Governance by those who do the work.

Thursday, July 31, 2014

First test of Wind Tunnel

As described in http://people.csail.mit.edu/jaffer/SimRoof/Convection/Measurements, I am trying to construct a wind tunnel in order to measure forced convection from a rough plate.

Yesterday I assembled my cardboard fan housing onto the test chamber. It was difficult to do alone; the process ended up involving several bungee-cords.  With only 27mm of flow-straightener (will eventually be 150mm), I was not expecting smooth flow.

Comparing operation between the lowest and highest fan settings, there was only a 20% increase in flow through the chamber.  So I will not achieve my original target of 10m/s flow.  Perhaps I can achieve 5m/s.

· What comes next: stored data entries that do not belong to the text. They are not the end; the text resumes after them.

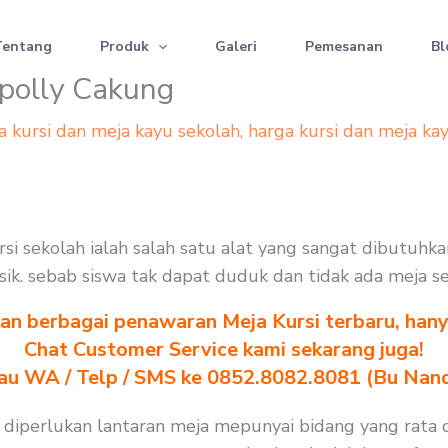
Tentang
Produk
Galeri
Pemesanan
Bl
apolly Cakung
a kursi dan meja kayu sekolah
,
harga kursi dan meja ka
ursi sekolah ialah salah satu alat yang sangat dibutuh
erusik. sebab siswa tak dapat duduk dan tidak ada meja 
n berbagai penawaran Meja Kursi terbaru, hanya
Chat Customer Service kami sekarang juga!
au WA / Telp / SMS ke 0852.8082.8081 (Bu Nan
t diperlukan lantaran meja mepunyai bidang yang rata 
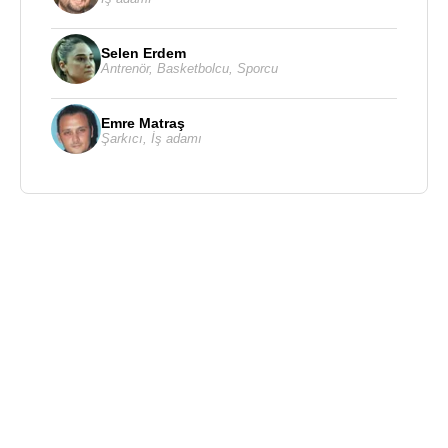
Selen Erdem
Antrenör
,
Basketbolcu
,
Sporcu
Emre Matraş
Şarkıcı
,
İş adamı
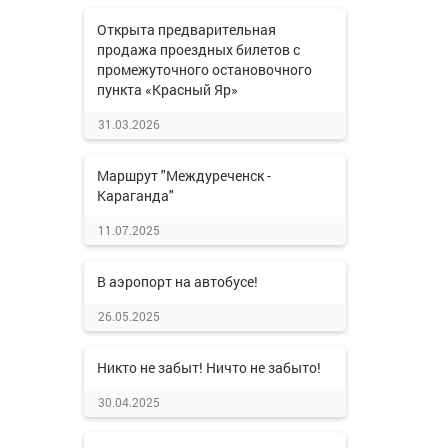
Открыта предварительная
продажа проездных билетов с
промежуточного остановочного
пункта «Красный Яр»
31.03.2026
Маршрут "Междуреченск -
Караганда"
11.07.2025
В аэропорт на автобусе!
26.05.2025
Никто не забыт! Ничто не забыто!
30.04.2025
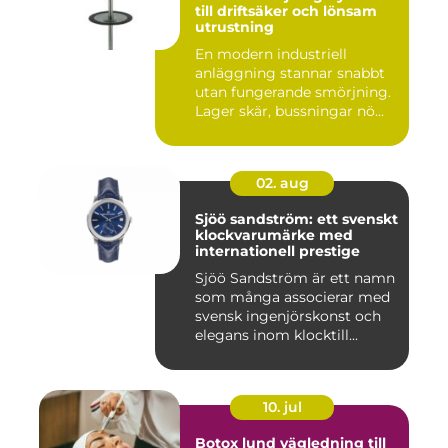
till driftsäker och lönsam
utrustning
En modern industriell
anläggning stannar snabbt
utan fungerande smörjning.
Lager skär, bussningar nö...
02. aug
Sjöö sandström: ett svenskt
klockvarumärke med
internationell prestige
Sjöö Sandström är ett namn
som många associerar med
svensk ingenjörskonst och
elegans inom klocktill...
10. jul
Botox lund vägledning till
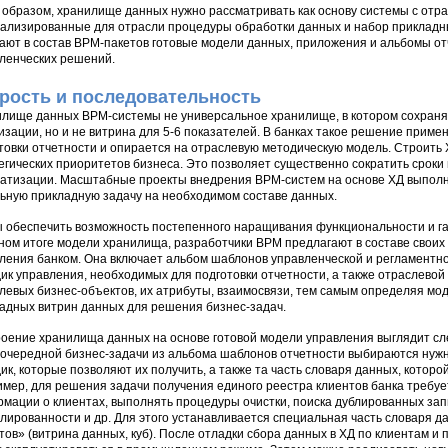
 образом, хранилище данных нужно рассматривать как основу системы с от
ализированные для отрасли процедуры обработки данных и набор прикладны
ают в состав BPM-пакетов готовые модели данных, приложения и альбомы о
ленческих решений.
рость и последовательность
лище данных ВРМ-системы не универсальное хранилище, в котором сохраня
изации, но и не витрина для 5-6 показателей. В банках такое решение приме
товки отчетности и опирается на отраслевую методическую модель. Строить
егических приоритетов бизнеса. Это позволяет существенно сократить сроки 
атизации. Масштабные проекты внедрения ВРМ-систем на основе ХД выполн
ьную прикладную задачу на необходимом составе данных.
 обеспечить возможность постепенного наращивания функциональности и га
ном итоге модели хранилища, разработчики BPM предлагают в составе свои
ления банком. Она включает альбом шаблонов управленческой и регламентн
ик управления, необходимых для подготовки отчетности, а также отраслевой
левых бизнес-объектов, их атрибуты, взаимосвязи, тем самым определяя мо
адных витрин данных для решения бизнес-задач.
оение хранилища данных на основе готовой модели управления выглядит с
очередной бизнес-задачи из альбома шаблонов отчетности выбираются нужн
ик, которые позволяют их получить, а также та часть словаря данных, котор
мер, для решения задачи получения единого реестра клиентов банка требу
мации о клиентах, выполнять процедуры очистки, поиска дублированных зап
ированности и др. Для этого устанавливается специальная часть словаря 
тов» (витрина данных, куб). После отладки сбора данных в ХД по клиентам и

Between the fan and the flow-straigtener I put two interlocking boards at right angles to block the substantial rotational flow from the fan (the boards also eased assembly).  The flow was thus split into four quadrants, each with substantial rotational flow.  The anemometer showed 4:1 variations of flow in each quadrant of the chamber.  I was able to easily sense the flow variations by moving my hand around inside the chamber.

I need to cut the interlocked boards so that they aren't as deep, and add additional radial vanes to try to eliminate the gross pressure variations before the flow enters the flow-straightener. Alternatively, would a second flow-straigtener at the fan work better than radial vanes?

  
 


For the next test I removed the interlocked boards for suppressing the rotation.

In the test chamber the flow pattern was simpler.  Fairly uniform wind speed in a ring around the center.  It drops precipitously in the center and at the left and right edges.  The momentum of the rotating air coming out of the fan drives it to the outer rim, depleting the center.

Rotation in the test chamber was at low levels.  So even a short depth of egg-crate stops the rotation, but does not equalize the flow across its width.  This suggests that there should be egg-crate directly in front of the fan to stop the rotation, an airspace to let the air pressure equalize, followed by egg-crate to straighten the flow (leading into the test chamber).

I performed two other tests.  When I removed the egg-crate, the flow was slightly stronger but the rotation was much higher in the test chamber.  Putting window-screen between two layers of egg-crate cut the flow by nearly half, but did not make the flow uniform.